◆ **Activity**
Omitting the images, transcribe the records below exactly as they stand.

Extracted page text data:
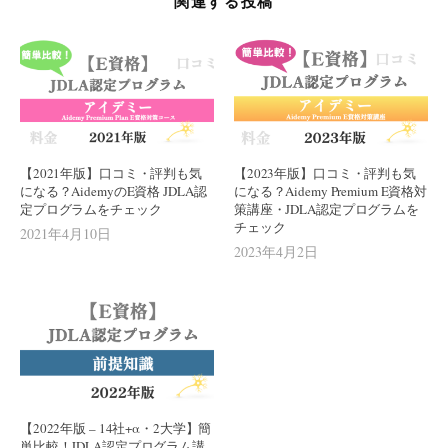
関連する投稿
【2021年版】口コミ・評判も気
【2023年版】口コミ・評判も気
になる？AidemyのE資格 JDLA認
になる？Aidemy Premium E資格対
定プログラムをチェック
策講座・JDLA認定プログラムを
チェック
2021年4月10日
2023年4月2日
【2022年版 – 14社+α・2大学】簡
単比較！JDLA認定プログラム講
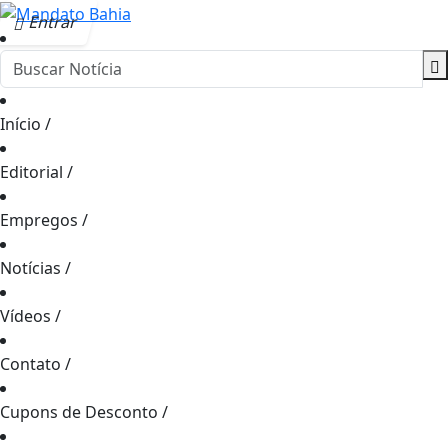
Entrar
Início
/
Editorial
/
Empregos
/
Notícias
/
Vídeos
/
Contato
/
Cupons de Desconto
/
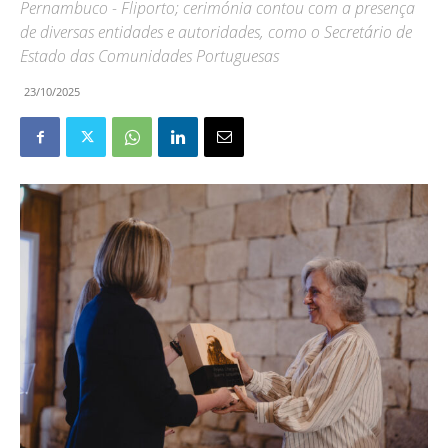
Pernambuco - Fliporto; cerimónia contou com a presença
de diversas entidades e autoridades, como o Secretário de
Estado das Comunidades Portuguesas
23/10/2025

◆ **Exercise response**
関連する投稿
【2021年版】口コミ・評判も気
【2023年版】口コミ・評判も気
になる？AidemyのE資格 JDLA認
になる？Aidemy Premium E資格対
定プログラムをチェック
策講座・JDLA認定プログラムを
チェック
2021年4月10日
2023年4月2日
【2022年版 – 14社+α・2大学】簡
単比較！JDLA認定プログラム講
Entrar
Início
/
Editorial
/
Empregos
/
Notícias
/
Vídeos
/
Contato
/
Cupons de Desconto
/
Pernambuco - Fliporto; cerimónia contou com a presença
de diversas entidades e autoridades, como o Secretário de
Estado das Comunidades Portuguesas
23/10/2025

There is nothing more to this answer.